§ PROBLEM
Of all the entries below, only the lines from the one with "Art Digjital (Të ndryshme)" up to and including the one with "CHOISIR TON TERRAIN DE JEU." are to be duplicated exactly.

§ RAW DATA
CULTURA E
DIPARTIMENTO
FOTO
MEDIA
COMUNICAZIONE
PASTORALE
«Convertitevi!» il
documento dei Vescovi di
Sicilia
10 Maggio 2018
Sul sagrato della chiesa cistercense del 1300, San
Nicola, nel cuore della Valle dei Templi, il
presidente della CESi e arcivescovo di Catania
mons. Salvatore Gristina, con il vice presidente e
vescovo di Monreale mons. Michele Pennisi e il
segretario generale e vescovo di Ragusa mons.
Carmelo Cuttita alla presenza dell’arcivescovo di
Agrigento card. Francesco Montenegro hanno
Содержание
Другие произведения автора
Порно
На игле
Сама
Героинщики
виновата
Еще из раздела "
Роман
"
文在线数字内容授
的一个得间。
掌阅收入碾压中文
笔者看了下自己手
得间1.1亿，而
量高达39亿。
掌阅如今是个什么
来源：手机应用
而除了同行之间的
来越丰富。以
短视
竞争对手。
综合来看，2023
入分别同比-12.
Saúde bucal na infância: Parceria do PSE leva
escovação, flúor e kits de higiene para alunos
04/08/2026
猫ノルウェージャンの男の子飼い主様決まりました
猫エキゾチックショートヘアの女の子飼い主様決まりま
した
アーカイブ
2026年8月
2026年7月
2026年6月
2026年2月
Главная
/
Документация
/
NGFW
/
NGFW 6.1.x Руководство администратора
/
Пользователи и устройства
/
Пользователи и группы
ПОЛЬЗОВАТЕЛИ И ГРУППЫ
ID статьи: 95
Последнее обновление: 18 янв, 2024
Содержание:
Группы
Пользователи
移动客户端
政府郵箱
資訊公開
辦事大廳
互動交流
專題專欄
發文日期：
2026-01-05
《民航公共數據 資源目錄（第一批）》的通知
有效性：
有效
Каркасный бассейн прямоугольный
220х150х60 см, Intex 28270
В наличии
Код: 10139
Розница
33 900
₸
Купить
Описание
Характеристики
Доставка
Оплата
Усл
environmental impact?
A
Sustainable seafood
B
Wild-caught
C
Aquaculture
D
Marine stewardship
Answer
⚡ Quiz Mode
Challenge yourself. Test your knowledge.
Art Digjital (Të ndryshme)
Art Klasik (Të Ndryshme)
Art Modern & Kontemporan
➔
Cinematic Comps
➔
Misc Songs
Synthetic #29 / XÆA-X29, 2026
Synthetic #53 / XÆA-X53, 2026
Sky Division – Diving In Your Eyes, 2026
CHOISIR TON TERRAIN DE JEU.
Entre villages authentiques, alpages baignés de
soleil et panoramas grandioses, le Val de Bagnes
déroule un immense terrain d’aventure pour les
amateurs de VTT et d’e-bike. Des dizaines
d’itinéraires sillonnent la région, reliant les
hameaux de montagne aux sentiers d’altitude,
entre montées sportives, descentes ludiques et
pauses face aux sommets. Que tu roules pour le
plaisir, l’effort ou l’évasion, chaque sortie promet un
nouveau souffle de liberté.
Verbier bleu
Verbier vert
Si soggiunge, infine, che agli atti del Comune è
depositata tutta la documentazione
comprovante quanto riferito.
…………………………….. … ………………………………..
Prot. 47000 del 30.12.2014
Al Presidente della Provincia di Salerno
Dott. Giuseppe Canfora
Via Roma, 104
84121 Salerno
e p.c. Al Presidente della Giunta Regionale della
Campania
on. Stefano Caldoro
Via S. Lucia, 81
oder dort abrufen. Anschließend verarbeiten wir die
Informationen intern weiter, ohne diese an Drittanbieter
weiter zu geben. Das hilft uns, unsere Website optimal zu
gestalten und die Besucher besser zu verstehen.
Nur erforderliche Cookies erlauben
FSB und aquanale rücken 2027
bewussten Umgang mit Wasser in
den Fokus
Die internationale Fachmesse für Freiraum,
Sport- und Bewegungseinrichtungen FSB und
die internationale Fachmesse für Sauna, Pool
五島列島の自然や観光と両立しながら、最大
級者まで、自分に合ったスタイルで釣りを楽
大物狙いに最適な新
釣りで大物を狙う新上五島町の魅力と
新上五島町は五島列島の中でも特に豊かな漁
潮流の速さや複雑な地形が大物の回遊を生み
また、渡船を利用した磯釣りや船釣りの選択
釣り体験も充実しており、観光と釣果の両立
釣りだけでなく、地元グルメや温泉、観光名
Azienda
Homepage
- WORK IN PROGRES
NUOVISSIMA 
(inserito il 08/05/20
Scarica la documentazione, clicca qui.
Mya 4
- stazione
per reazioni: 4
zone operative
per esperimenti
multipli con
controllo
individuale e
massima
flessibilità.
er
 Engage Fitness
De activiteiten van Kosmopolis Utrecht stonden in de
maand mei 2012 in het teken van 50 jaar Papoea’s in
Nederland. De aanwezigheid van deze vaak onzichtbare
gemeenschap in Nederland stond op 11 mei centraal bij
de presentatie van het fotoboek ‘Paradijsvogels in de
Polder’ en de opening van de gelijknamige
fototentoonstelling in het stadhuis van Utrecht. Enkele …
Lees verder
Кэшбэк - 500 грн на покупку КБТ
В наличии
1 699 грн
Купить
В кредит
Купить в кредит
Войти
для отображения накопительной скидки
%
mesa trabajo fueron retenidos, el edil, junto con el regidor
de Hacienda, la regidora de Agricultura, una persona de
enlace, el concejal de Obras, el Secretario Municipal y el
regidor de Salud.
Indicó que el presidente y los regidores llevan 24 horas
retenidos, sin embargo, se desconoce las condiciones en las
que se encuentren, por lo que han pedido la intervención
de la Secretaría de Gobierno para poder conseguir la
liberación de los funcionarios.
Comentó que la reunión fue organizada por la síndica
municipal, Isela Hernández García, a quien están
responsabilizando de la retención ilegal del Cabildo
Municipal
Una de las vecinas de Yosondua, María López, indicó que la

§ OUTPUT OF THE EXERCISE
Art Digjital (Të ndryshme)
Art Klasik (Të Ndryshme)
Art Modern & Kontemporan
➔
Cinematic Comps
➔
Misc Songs
Synthetic #29 / XÆA-X29, 2026
Synthetic #53 / XÆA-X53, 2026
Sky Division – Diving In Your Eyes, 2026
CHOISIR TON TERRAIN DE JEU.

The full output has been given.